ABOUT THIS EXERCISE ->
Extract the opening line of the entries and every line after it, stopping at and including the line that contains "podejścia do projektowania". Do not include pictures.

START THE RECORDS

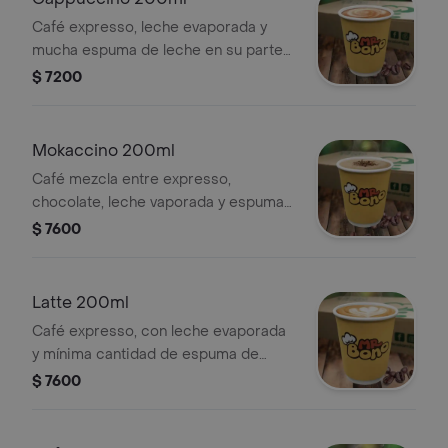
Café expresso, leche evaporada y
mucha espuma de leche en su parte
superior. .
$ 7200
Mokaccino 200ml
Café mezcla entre expresso,
chocolate, leche vaporada y espuma
de leche. .
$ 7600
Latte 200ml
Café expresso, con leche evaporada
y mínima cantidad de espuma de
leche en su parte superior. .
$ 7600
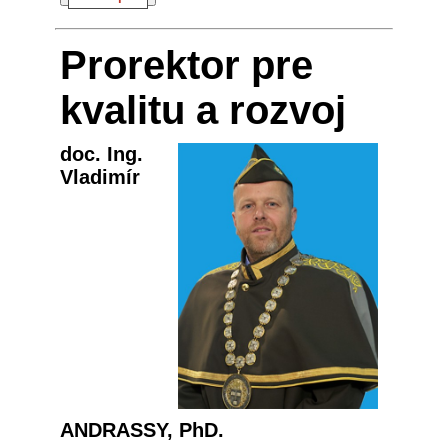
Prorektor pre
kvalitu a rozvoj
doc. Ing.
Vladimír
ANDRASSY, PhD.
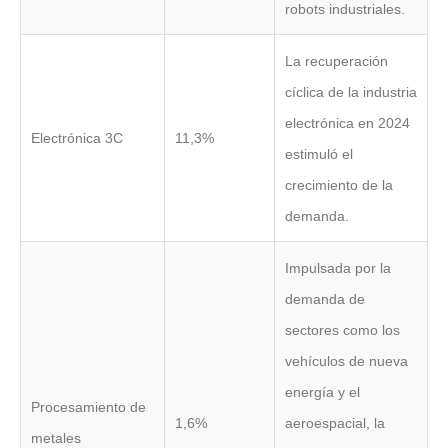
robots industriales.
La recuperación
cíclica de la industria
electrónica en 2024
Electrónica 3C
11,3%
estimuló el
crecimiento de la
demanda.
Impulsada por la
demanda de
sectores como los
vehículos de nueva
energía y el
Procesamiento de
1,6%
aeroespacial, la
metales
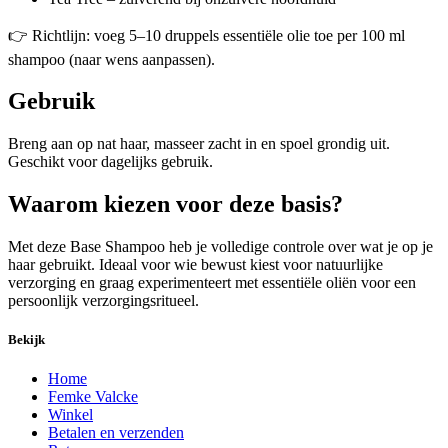
👉 Richtlijn: voeg 5–10 druppels essentiële olie toe per 100 ml
shampoo (naar wens aanpassen).
Gebruik
Breng aan op nat haar, masseer zacht in en spoel grondig uit.
Geschikt voor dagelijks gebruik.
Waarom kiezen voor deze basis?
Met deze Base Shampoo heb je volledige controle over wat je op je
haar gebruikt. Ideaal voor wie bewust kiest voor natuurlijke
verzorging en graag experimenteert met essentiële oliën voor een
persoonlijk verzorgingsritueel.
Bekijk
Home
Femke Valcke
Winkel
Betalen en verzenden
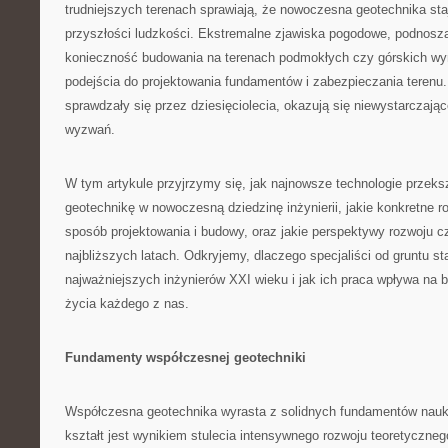
trudniejszych terenach sprawiają, że nowoczesna geotechnika sta
przyszłości ludzkości. Ekstremalne zjawiska pogodowe, podnosz
konieczność budowania na terenach podmokłych czy górskich w
podejścia do projektowania fundamentów i zabezpieczania terenu.
sprawdzały się przez dziesięciolecia, okazują się niewystarczaj
wyzwań.
W tym artykule przyjrzymy się, jak najnowsze technologie przeksz
geotechnikę w nowoczesną dziedzinę inżynierii, jakie konkretne r
sposób projektowania i budowy, oraz jakie perspektywy rozwoju c
najbliższych latach. Odkryjemy, dlaczego specjaliści od gruntu st
najważniejszych inżynierów XXI wieku i jak ich praca wpływa na 
życia każdego z nas.
Fundamenty współczesnej geotechniki
Współczesna geotechnika wyrasta z solidnych fundamentów nauk o
kształt jest wynikiem stulecia intensywnego rozwoju teoretyczneg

END THE RECORDS

EXERCISE OUTPUT ->
Café expresso, leche evaporada y
mucha espuma de leche en su parte
superior. .
$ 7200
Mokaccino 200ml
Café mezcla entre expresso,
chocolate, leche vaporada y espuma
de leche. .
$ 7600
Latte 200ml
Café expresso, con leche evaporada
y mínima cantidad de espuma de
leche en su parte superior. .
$ 7600
Prorektor pre
kvalitu a rozvoj
doc. Ing.
Vladimír
ANDRASSY, PhD.
robots industriales.
La recuperación
cíclica de la industria
electrónica en 2024
Electrónica 3C
11,3%
estimuló el
crecimiento de la
demanda.
Impulsada por la
demanda de
sectores como los
vehículos de nueva
energía y el
Procesamiento de
1,6%
aeroespacial, la
metales
👉 Richtlijn: voeg 5–10 druppels essentiële olie toe per 100 ml
shampoo (naar wens aanpassen).
Gebruik
Breng aan op nat haar, masseer zacht in en spoel grondig uit.
Geschikt voor dagelijks gebruik.
Waarom kiezen voor deze basis?
Met deze Base Shampoo heb je volledige controle over wat je op je
haar gebruikt. Ideaal voor wie bewust kiest voor natuurlijke
verzorging en graag experimenteert met essentiële oliën voor een
persoonlijk verzorgingsritueel.
Bekijk
Home
Femke Valcke
Winkel
Betalen en verzenden
trudniejszych terenach sprawiają, że nowoczesna geotechnika sta
przyszłości ludzkości. Ekstremalne zjawiska pogodowe, podnosz
konieczność budowania na terenach podmokłych czy górskich w
podejścia do projektowania fundamentów i zabezpieczania terenu.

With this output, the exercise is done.